**EXERCISE BRIEF:**
Go through the data and copy every line in which "path" appears.

Segment Start: DATA SHOWN

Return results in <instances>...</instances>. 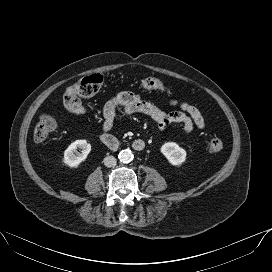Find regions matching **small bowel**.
I'll use <instances>...</instances> for the list:
<instances>
[{
	"instance_id": "obj_1",
	"label": "small bowel",
	"mask_w": 272,
	"mask_h": 272,
	"mask_svg": "<svg viewBox=\"0 0 272 272\" xmlns=\"http://www.w3.org/2000/svg\"><path fill=\"white\" fill-rule=\"evenodd\" d=\"M169 104L178 111L167 112L137 94L128 91L121 92L104 105L102 131L109 133L117 118L134 114L149 116L160 130H164L172 123L181 124L185 133H191L195 127L200 130L205 129L204 117L197 107L178 100H171Z\"/></svg>"
}]
</instances>
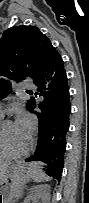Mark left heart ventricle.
<instances>
[{"label": "left heart ventricle", "mask_w": 89, "mask_h": 203, "mask_svg": "<svg viewBox=\"0 0 89 203\" xmlns=\"http://www.w3.org/2000/svg\"><path fill=\"white\" fill-rule=\"evenodd\" d=\"M4 140L5 148L10 153H18L23 150L29 138L24 137L16 128V125L12 122H8L4 125Z\"/></svg>", "instance_id": "obj_1"}]
</instances>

Segment End: DATA SHOWN

**COMPLETED EXERCISE:**
	"mask_svg": "<svg viewBox=\"0 0 272 272\" xmlns=\"http://www.w3.org/2000/svg\"><path fill=\"white\" fill-rule=\"evenodd\" d=\"M169 104L178 111L167 112L137 94L128 91L121 92L104 105L102 131L109 133L117 118L134 114L149 116L160 130H164L172 123L181 124L185 133H191L195 127L200 130L205 129L204 117L197 107L178 100H171Z\"/></svg>"
[{"label": "left heart ventricle", "mask_w": 89, "mask_h": 203, "mask_svg": "<svg viewBox=\"0 0 89 203\" xmlns=\"http://www.w3.org/2000/svg\"><path fill=\"white\" fill-rule=\"evenodd\" d=\"M4 140L5 148L10 153H18L23 150L29 138L24 137L16 128V125L12 122H8L4 125Z\"/></svg>", "instance_id": "obj_1"}]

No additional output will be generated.